I realize that this is stretching the DMLL notion like a drum, but as teachers in the Land of Wa, there is often a lot of language learning, and just general learning to be done, and advances on the digital and the media front can make your life a lot easier.
So today, I want you to imagine you’ve gotten an address, perhaps in romaji, or worse, handwritten Japanese and you have to send a document there. Or perhaps you talk to someone over the phone and they give you an address and you have to figure out if the Ooka is 大河 or 大賀 or 相賀 or maybe even Ooga (太神, 大賀 or 大桑) This is assuming that you, unlike me, can easily tell the difference between the long and short vowels in Japanese or that your mind doesn’t drift like mine and you start thinking about this Ohka.
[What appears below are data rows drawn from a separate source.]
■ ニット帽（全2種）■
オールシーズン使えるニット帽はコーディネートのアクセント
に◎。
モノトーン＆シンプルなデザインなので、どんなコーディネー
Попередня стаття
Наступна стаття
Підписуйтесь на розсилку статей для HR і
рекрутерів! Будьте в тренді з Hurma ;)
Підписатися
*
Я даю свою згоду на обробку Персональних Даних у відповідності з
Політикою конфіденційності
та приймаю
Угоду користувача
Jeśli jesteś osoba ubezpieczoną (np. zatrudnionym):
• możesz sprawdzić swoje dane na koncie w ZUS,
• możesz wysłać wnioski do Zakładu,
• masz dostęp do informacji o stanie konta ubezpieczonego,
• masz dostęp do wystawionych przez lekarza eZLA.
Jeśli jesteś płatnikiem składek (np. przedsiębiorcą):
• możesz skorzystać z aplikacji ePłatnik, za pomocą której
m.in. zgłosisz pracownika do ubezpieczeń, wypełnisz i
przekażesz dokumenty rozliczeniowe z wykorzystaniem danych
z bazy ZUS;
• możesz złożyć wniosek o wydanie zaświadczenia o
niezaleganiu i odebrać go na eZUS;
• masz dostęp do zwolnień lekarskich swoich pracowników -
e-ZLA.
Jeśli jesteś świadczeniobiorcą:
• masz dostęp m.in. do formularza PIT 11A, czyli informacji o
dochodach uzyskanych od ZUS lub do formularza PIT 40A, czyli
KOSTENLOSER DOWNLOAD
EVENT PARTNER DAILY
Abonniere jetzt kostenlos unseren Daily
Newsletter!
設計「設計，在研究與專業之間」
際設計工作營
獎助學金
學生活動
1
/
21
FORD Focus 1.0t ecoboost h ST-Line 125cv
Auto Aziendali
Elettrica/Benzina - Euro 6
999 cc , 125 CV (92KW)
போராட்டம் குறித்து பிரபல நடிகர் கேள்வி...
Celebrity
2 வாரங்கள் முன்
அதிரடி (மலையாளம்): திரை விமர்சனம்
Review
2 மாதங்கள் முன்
Far easier to get the post code (yuubin bango 郵便番号）and head over to http://www.post.japanpost.jp/zipcode/
Getting the 7 digit postcode will get almost all of the address, with the last bits (banchi and the name) a lot easier to figure out. You can also search for the postcode for a particular address and it will also, if you have an address and don’t know how to read the kanji, give you the reading in katakana. Sometimes, you get lucky and get a really obscure reading, and then have the opportunity to correct a Japanese colleague. A gift that keeps giving.
I use the site when trying to make sense of handwritten student addresses gathered at my open campus mogi jugyou. It’s really a life saver.